Serpent Mound
Serpent Mound, measuring 1,300 ft in length and between three to five feet in height, is the largest serpent effigy in the world. Archaeologists remain divided over whether the Adena culture built it and the Fort Ancient culture refurbished it (proposed due to nearby Adena burials), or whether it was built solely by the Fort Ancient culture, although the latter is currently the leading theory. If the latter, the image of the snake may have been borrowed from the Mississippian culture, the principal trading partners of the Fort Ancient culture, where it was given particularly prominent respect.
The mound is built on a high plateau overlooking Brush Creek, in Adam’s County, Ohio, and conforms to the natural topography of the plateau. It is made principally of clay, and, unusually, contains no artifacts. Its head has given rise to varied speculation: the oval shape has been variously interpreted as an egg, the serpent’s eye, or the sun. Its alignment with both the summer and winter solstice, and, if the Fort Ancient culture truly built it, its construction shortly after the appearance of Halley’s Comet in 1066 A.D., certainly suggest a keen appreciation of astronomy.
Due to its obvious shape, European settlers often associated it with moral tales they knew well: for example, it was associated by a pastor with the serpent in the Garden of Eden. Current Native Americans carry their own associations and spiritual importance: Mekoce Shawnee Chief Frank Wilson says:
“If you count the curves in the Serpent, there’s seven of them, there’s seven curves before it gets to the head. And seven, the way I was taught, for the Shawano [Shawnee] people, is the seven gates that one must go through to reach spirituality, or enlightenment, as people call it, to become a dawan, a medicine person. So each curve, a person walked the snake. They walked the serpent. And there were certain things they had to accomplish on each curve of the snake’s back. And as they accomplished this they moved on, and when they reached the head, they reached a point where everything was completely stripped away except their spirit.”

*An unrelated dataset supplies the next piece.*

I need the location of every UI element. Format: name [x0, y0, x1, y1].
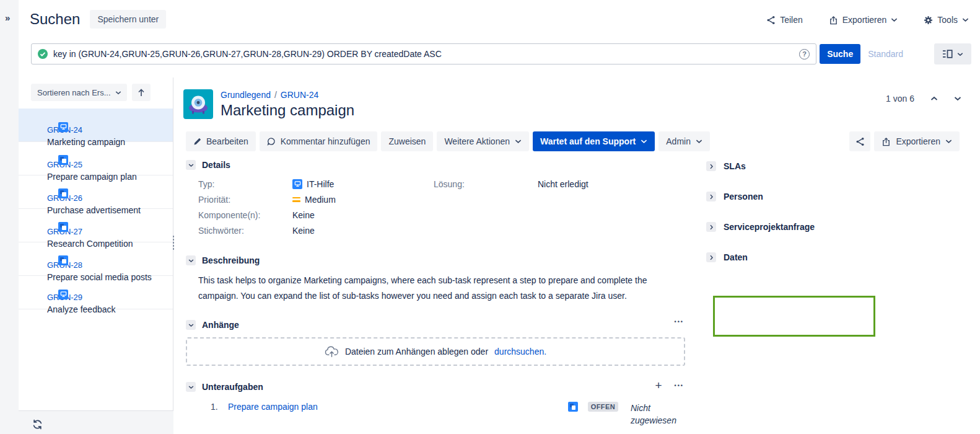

Unsurprisingly, Serpent Mound was threatened by destruction in the later nineteenth century and was saved by the efforts of Frederic W. Putnam, director of the Peabody Museum. After a visit in 1890, he wrote:
“Was this a symbol of the old serpent faith, here on the western continent? Reclining on one of the huge folds of this gigantic serpent, as the last rays of the sun, glancing form the distant hilltops, cast their long shadows over the valley, I mused on the probabilities of the past; and there seemed to come to me a picture as of a distant time, and with it came a demand for an interpretation of this mystery. The unknown must become known.”
This passionate interest led Putnam to raise $5,880 from enthusiastic Bostonian donors, and in 1900 Harvard gave the site to the state of Ohio.